■ Exercise aim:
Repeat the listing in full. Nothing may be added or left out.

■ Provided records:
------------------------------------------------
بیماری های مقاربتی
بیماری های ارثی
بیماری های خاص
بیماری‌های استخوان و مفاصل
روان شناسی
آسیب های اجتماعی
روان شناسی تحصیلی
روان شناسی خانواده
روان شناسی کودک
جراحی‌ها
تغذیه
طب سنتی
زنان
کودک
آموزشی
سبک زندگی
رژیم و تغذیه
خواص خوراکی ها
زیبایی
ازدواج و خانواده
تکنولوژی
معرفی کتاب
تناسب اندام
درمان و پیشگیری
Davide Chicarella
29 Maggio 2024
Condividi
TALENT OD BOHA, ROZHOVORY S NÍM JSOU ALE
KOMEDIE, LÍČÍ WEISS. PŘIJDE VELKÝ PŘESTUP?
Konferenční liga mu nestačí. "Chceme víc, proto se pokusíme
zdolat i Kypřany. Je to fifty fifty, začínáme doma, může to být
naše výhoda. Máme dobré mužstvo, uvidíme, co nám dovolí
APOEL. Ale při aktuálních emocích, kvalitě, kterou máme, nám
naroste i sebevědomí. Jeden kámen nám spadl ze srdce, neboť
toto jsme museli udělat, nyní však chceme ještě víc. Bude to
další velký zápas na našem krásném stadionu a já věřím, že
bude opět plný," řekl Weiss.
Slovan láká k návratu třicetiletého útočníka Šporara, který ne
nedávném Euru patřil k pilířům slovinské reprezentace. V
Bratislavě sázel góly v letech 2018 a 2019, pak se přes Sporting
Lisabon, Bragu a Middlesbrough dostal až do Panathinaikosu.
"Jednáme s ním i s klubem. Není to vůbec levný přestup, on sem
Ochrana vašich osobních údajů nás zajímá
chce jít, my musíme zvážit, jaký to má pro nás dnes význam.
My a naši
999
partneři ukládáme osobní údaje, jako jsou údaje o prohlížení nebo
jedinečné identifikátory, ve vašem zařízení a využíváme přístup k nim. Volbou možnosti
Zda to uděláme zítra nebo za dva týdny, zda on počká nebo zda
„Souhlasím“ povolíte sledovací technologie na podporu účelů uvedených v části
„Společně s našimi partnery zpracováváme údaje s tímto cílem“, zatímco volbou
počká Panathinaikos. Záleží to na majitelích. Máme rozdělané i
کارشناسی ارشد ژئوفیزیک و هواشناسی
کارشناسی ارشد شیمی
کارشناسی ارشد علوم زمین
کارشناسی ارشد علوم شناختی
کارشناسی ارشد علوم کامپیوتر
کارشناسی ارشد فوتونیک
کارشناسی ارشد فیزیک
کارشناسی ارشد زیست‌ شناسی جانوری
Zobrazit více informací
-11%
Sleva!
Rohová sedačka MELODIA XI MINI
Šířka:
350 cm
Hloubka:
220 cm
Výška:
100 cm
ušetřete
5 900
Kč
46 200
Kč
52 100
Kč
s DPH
------------------------------------------------
■ Worked solution:
بیماری های مقاربتی
بیماری های ارثی
بیماری های خاص
بیماری‌های استخوان و مفاصل
روان شناسی
آسیب های اجتماعی
روان شناسی تحصیلی
روان شناسی خانواده
روان شناسی کودک
جراحی‌ها
تغذیه
طب سنتی
زنان
کودک
آموزشی
سبک زندگی
رژیم و تغذیه
خواص خوراکی ها
زیبایی
ازدواج و خانواده
تکنولوژی
معرفی کتاب
تناسب اندام
درمان و پیشگیری
Davide Chicarella
29 Maggio 2024
Condividi
TALENT OD BOHA, ROZHOVORY S NÍM JSOU ALE
KOMEDIE, LÍČÍ WEISS. PŘIJDE VELKÝ PŘESTUP?
Konferenční liga mu nestačí. "Chceme víc, proto se pokusíme
zdolat i Kypřany. Je to fifty fifty, začínáme doma, může to být
naše výhoda. Máme dobré mužstvo, uvidíme, co nám dovolí
APOEL. Ale při aktuálních emocích, kvalitě, kterou máme, nám
naroste i sebevědomí. Jeden kámen nám spadl ze srdce, neboť
toto jsme museli udělat, nyní však chceme ještě víc. Bude to
další velký zápas na našem krásném stadionu a já věřím, že
bude opět plný," řekl Weiss.
Slovan láká k návratu třicetiletého útočníka Šporara, který ne
nedávném Euru patřil k pilířům slovinské reprezentace. V
Bratislavě sázel góly v letech 2018 a 2019, pak se přes Sporting
Lisabon, Bragu a Middlesbrough dostal až do Panathinaikosu.
"Jednáme s ním i s klubem. Není to vůbec levný přestup, on sem
Ochrana vašich osobních údajů nás zajímá
chce jít, my musíme zvážit, jaký to má pro nás dnes význam.
My a naši
999
partneři ukládáme osobní údaje, jako jsou údaje o prohlížení nebo
jedinečné identifikátory, ve vašem zařízení a využíváme přístup k nim. Volbou možnosti
Zda to uděláme zítra nebo za dva týdny, zda on počká nebo zda
„Souhlasím“ povolíte sledovací technologie na podporu účelů uvedených v části
„Společně s našimi partnery zpracováváme údaje s tímto cílem“, zatímco volbou
počká Panathinaikos. Záleží to na majitelích. Máme rozdělané i
کارشناسی ارشد ژئوفیزیک و هواشناسی
کارشناسی ارشد شیمی
کارشناسی ارشد علوم زمین
کارشناسی ارشد علوم شناختی
کارشناسی ارشد علوم کامپیوتر
کارشناسی ارشد فوتونیک
کارشناسی ارشد فیزیک
کارشناسی ارشد زیست‌ شناسی جانوری
Zobrazit více informací
-11%
Sleva!
Rohová sedačka MELODIA XI MINI
Šířka:
350 cm
Hloubka:
220 cm
Výška:
100 cm
ušetřete
5 900
Kč
46 200
Kč
52 100
Kč
s DPH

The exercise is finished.